We conclu­de­ren dat er veel digitaal erfgoed beschik­baar is en dat de digita­li­se­rings­graad (het percen­ta­ge van collec­ties dat digitaal beschik­baar is) op nationaal niveau toeneemt. Van de erfgoed­or­ga­ni­sa­ties die hebben gereageerd op de online enquête geeft 30% aan dat meer dan de helft van hun collec­ties digitaal beschik­baar is. 3% geeft zelfs aan dat hun collec­ties volledig digitaal beschik­baar zijn. Meer dan de helft (57%) geeft aan dat een kwart of minder van hun collec­tie digitaal beschik­baar is gemaakt en 14% biedt hun collec­tie nog helemaal niet digitaal aan. De digita­li­se­rings­graad hangt daarbij in sterke mate samen met organi­sa­tie­groot­te.

We zien ook veel gebruik van het digitaal erfgoed. De beleids­doel­stel­ling om 90% van alle Nederlan­ders digitaal te bereiken met erfgoed wordt behaald voor Nederlan­ders die geïnte­res­seerd zijn in erfgoed (90%) en ligt net boven het huidige bereik onder alle Nederlan­ders (87%). Het is lastig te bepalen of de beleids­doel­stel­ling van 30% partici­pa­tief gebruik wordt behaald, doordat niet helemaal duidelijk is wat wordt verstaan onder actief en/​of partici­pa­tief gebruik. Op basis van de enquête onder het algemeen publiek lijkt de doelstel­ling nog niet behaald te worden (12%), hoewel het onder jongvol­was­se­nen dichtbij komt (26%).
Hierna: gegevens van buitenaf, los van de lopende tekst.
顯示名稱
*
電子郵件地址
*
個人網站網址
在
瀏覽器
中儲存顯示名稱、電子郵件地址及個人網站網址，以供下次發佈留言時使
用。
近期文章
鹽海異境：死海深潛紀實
Bovendien ervaart een flinke meerder­heid (71%) van het publiek dat digitaal erfgoed gebruikt een effect hiervan, wat lijkt te duiden op meer dan enkel passief gebruik.

Ten slotte conclu­de­ren we dat het van belang is om aandacht te besteden aan belemme­rin­gen voor digita­li­se­ring en hoe OCW ook na afloop van de Intensi­ve­ring hieraan tegemoet kan komen. Concre­te aandachts­pun­ten voor het beleid hierbij zijn:

  1. (Structu­re­le) financie­ring van digita­li­se­rings­in­span­nin­gen.
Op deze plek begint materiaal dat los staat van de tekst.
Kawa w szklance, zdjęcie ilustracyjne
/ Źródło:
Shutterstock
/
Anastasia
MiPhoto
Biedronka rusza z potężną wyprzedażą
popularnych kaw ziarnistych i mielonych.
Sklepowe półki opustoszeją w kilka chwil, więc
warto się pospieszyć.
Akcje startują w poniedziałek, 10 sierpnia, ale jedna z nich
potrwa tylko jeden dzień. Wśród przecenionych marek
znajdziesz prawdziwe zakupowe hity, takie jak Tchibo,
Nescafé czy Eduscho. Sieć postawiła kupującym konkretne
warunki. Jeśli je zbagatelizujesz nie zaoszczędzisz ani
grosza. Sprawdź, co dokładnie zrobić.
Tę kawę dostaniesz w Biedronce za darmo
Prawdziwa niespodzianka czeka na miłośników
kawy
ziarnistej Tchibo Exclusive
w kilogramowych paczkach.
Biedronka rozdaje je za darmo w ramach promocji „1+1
  2. Aanslui­ting van kleine­re erfgoed­or­ga­ni­sa­ties.
  3. Coördi­na­tie tussen (kleine­re) erfgoed­or­ga­ni­sa­ties en marktpar­tij­en (indien hieraan behoef­te ontstaat).
  4. Duurza­me opslag en ontslui­ting van born-digital erfgoed.
  5. Balans tussen meer kwanti­ta­tie­ve ontslui­ting van erfgoed als data en kwalita­tie­ve ontslui­ting voor (met name) het algemeen publiek.
  6. Scherper defini­ë­ren van actief en/​of partici­pa­tief gebruik en aandacht voor effecten van inspan­nin­gen op beschik­baar­heid, toegan­ke­lijk­heid en vindbaar­heid die niet direct leiden tot een kwanti­ta­tie­ve toename van (partici­pa­tief) gebruik.